Task prompt: Go through the records and restate them word for word, omitting images.

───── Source data ─────

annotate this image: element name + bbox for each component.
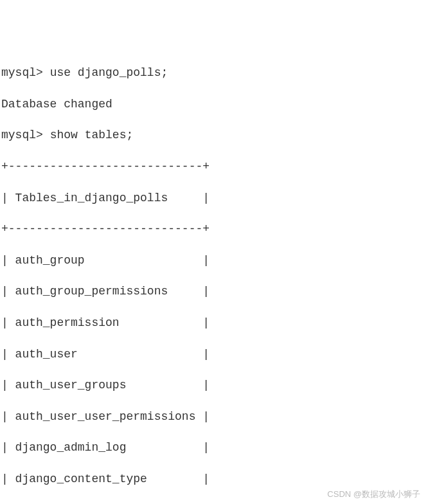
tables-border-top: +----------------------------+ xyxy=(1,159,427,174)
table-row: | django_admin_log | xyxy=(1,440,427,455)
table-row: | auth_group_permissions | xyxy=(1,284,427,299)
table-row: | auth_user_groups | xyxy=(1,377,427,393)
table-row: | django_content_type | xyxy=(1,471,427,487)
tables-header: | Tables_in_django_polls | xyxy=(1,190,427,206)
watermark-text: CSDN @数据攻城小狮子 xyxy=(327,489,420,500)
prompt-show-line: mysql> show tables; xyxy=(1,127,427,143)
table-row: | auth_user | xyxy=(1,346,427,362)
table-row: | auth_user_user_permissions | xyxy=(1,409,427,424)
tables-border-mid: +----------------------------+ xyxy=(1,221,427,237)
mysql-prompt[interactable]: mysql> xyxy=(1,129,43,141)
mysql-prompt[interactable]: mysql> xyxy=(1,66,43,79)
table-row: | auth_group | xyxy=(1,253,427,268)
command-show-tables: show tables; xyxy=(50,129,134,141)
table-row: | auth_permission | xyxy=(1,315,427,330)
command-use: use django_polls; xyxy=(50,66,168,79)
use-response: Database changed xyxy=(1,96,427,112)
prompt-use-line: mysql> use django_polls; xyxy=(1,65,427,80)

─────

Solution for this task:
annotate this image: element name + bbox for each component.
tables-border-top: +----------------------------+ xyxy=(1,159,427,174)
table-row: | django_admin_log | xyxy=(1,440,427,455)
table-row: | auth_group_permissions | xyxy=(1,284,427,299)
table-row: | auth_user_groups | xyxy=(1,377,427,393)
table-row: | django_content_type | xyxy=(1,471,427,487)
tables-header: | Tables_in_django_polls | xyxy=(1,190,427,206)
watermark-text: CSDN @数据攻城小狮子 xyxy=(327,489,420,500)
prompt-show-line: mysql> show tables; xyxy=(1,127,427,143)
table-row: | auth_user | xyxy=(1,346,427,362)
table-row: | auth_user_user_permissions | xyxy=(1,409,427,424)
tables-border-mid: +----------------------------+ xyxy=(1,221,427,237)
mysql-prompt[interactable]: mysql> xyxy=(1,129,43,141)
mysql-prompt[interactable]: mysql> xyxy=(1,66,43,79)
table-row: | auth_group | xyxy=(1,253,427,268)
command-show-tables: show tables; xyxy=(50,129,134,141)
table-row: | auth_permission | xyxy=(1,315,427,330)
command-use: use django_polls; xyxy=(50,66,168,79)
use-response: Database changed xyxy=(1,96,427,112)
prompt-use-line: mysql> use django_polls; xyxy=(1,65,427,80)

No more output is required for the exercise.